About this task: You are asked to write out the entries exactly as they are given.

** Opening Available records block **

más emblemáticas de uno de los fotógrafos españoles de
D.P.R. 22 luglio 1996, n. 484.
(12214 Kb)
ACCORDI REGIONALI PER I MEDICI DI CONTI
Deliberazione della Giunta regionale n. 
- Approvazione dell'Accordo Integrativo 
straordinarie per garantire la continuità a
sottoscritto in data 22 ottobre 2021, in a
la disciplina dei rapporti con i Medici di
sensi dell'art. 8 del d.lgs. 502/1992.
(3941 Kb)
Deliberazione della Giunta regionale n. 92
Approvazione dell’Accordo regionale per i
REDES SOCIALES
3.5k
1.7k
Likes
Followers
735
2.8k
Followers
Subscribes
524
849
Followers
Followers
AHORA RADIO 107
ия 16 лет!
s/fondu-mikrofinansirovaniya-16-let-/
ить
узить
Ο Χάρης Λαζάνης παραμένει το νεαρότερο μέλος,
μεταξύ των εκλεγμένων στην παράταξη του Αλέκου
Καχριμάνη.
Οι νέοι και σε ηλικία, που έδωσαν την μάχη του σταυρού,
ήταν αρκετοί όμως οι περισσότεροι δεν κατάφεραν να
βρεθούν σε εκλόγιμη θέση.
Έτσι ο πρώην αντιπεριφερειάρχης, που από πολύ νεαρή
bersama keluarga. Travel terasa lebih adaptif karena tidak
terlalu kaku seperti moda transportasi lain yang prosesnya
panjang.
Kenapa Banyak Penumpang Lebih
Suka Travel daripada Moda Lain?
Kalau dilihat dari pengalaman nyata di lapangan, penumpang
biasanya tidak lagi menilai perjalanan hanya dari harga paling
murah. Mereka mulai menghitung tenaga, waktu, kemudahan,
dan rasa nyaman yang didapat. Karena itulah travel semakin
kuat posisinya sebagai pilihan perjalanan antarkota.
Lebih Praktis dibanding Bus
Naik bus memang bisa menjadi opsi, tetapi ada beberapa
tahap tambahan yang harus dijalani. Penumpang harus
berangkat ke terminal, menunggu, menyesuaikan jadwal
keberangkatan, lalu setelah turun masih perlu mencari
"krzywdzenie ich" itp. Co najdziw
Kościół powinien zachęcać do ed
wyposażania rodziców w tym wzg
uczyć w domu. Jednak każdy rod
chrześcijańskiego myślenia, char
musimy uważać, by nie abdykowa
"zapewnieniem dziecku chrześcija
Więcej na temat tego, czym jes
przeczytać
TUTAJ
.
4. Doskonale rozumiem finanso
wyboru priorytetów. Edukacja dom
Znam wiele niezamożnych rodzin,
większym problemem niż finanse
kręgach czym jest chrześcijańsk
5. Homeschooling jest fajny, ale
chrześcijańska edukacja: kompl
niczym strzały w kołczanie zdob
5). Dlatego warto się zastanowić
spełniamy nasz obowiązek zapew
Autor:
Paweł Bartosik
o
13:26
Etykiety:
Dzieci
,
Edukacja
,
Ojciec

** Closing Available records block **

Written solution:
más emblemáticas de uno de los fotógrafos españoles de
D.P.R. 22 luglio 1996, n. 484.
(12214 Kb)
ACCORDI REGIONALI PER I MEDICI DI CONTI
Deliberazione della Giunta regionale n. 
- Approvazione dell'Accordo Integrativo 
straordinarie per garantire la continuità a
sottoscritto in data 22 ottobre 2021, in a
la disciplina dei rapporti con i Medici di
sensi dell'art. 8 del d.lgs. 502/1992.
(3941 Kb)
Deliberazione della Giunta regionale n. 92
Approvazione dell’Accordo regionale per i
REDES SOCIALES
3.5k
1.7k
Likes
Followers
735
2.8k
Followers
Subscribes
524
849
Followers
Followers
AHORA RADIO 107
ия 16 лет!
s/fondu-mikrofinansirovaniya-16-let-/
ить
узить
Ο Χάρης Λαζάνης παραμένει το νεαρότερο μέλος,
μεταξύ των εκλεγμένων στην παράταξη του Αλέκου
Καχριμάνη.
Οι νέοι και σε ηλικία, που έδωσαν την μάχη του σταυρού,
ήταν αρκετοί όμως οι περισσότεροι δεν κατάφεραν να
βρεθούν σε εκλόγιμη θέση.
Έτσι ο πρώην αντιπεριφερειάρχης, που από πολύ νεαρή
bersama keluarga. Travel terasa lebih adaptif karena tidak
terlalu kaku seperti moda transportasi lain yang prosesnya
panjang.
Kenapa Banyak Penumpang Lebih
Suka Travel daripada Moda Lain?
Kalau dilihat dari pengalaman nyata di lapangan, penumpang
biasanya tidak lagi menilai perjalanan hanya dari harga paling
murah. Mereka mulai menghitung tenaga, waktu, kemudahan,
dan rasa nyaman yang didapat. Karena itulah travel semakin
kuat posisinya sebagai pilihan perjalanan antarkota.
Lebih Praktis dibanding Bus
Naik bus memang bisa menjadi opsi, tetapi ada beberapa
tahap tambahan yang harus dijalani. Penumpang harus
berangkat ke terminal, menunggu, menyesuaikan jadwal
keberangkatan, lalu setelah turun masih perlu mencari
"krzywdzenie ich" itp. Co najdziw
Kościół powinien zachęcać do ed
wyposażania rodziców w tym wzg
uczyć w domu. Jednak każdy rod
chrześcijańskiego myślenia, char
musimy uważać, by nie abdykowa
"zapewnieniem dziecku chrześcija
Więcej na temat tego, czym jes
przeczytać
TUTAJ
.
4. Doskonale rozumiem finanso
wyboru priorytetów. Edukacja dom
Znam wiele niezamożnych rodzin,
większym problemem niż finanse
kręgach czym jest chrześcijańsk
5. Homeschooling jest fajny, ale
chrześcijańska edukacja: kompl
niczym strzały w kołczanie zdob
5). Dlatego warto się zastanowić
spełniamy nasz obowiązek zapew
Autor:
Paweł Bartosik
o
13:26
Etykiety:
Dzieci
,
Edukacja
,
Ojciec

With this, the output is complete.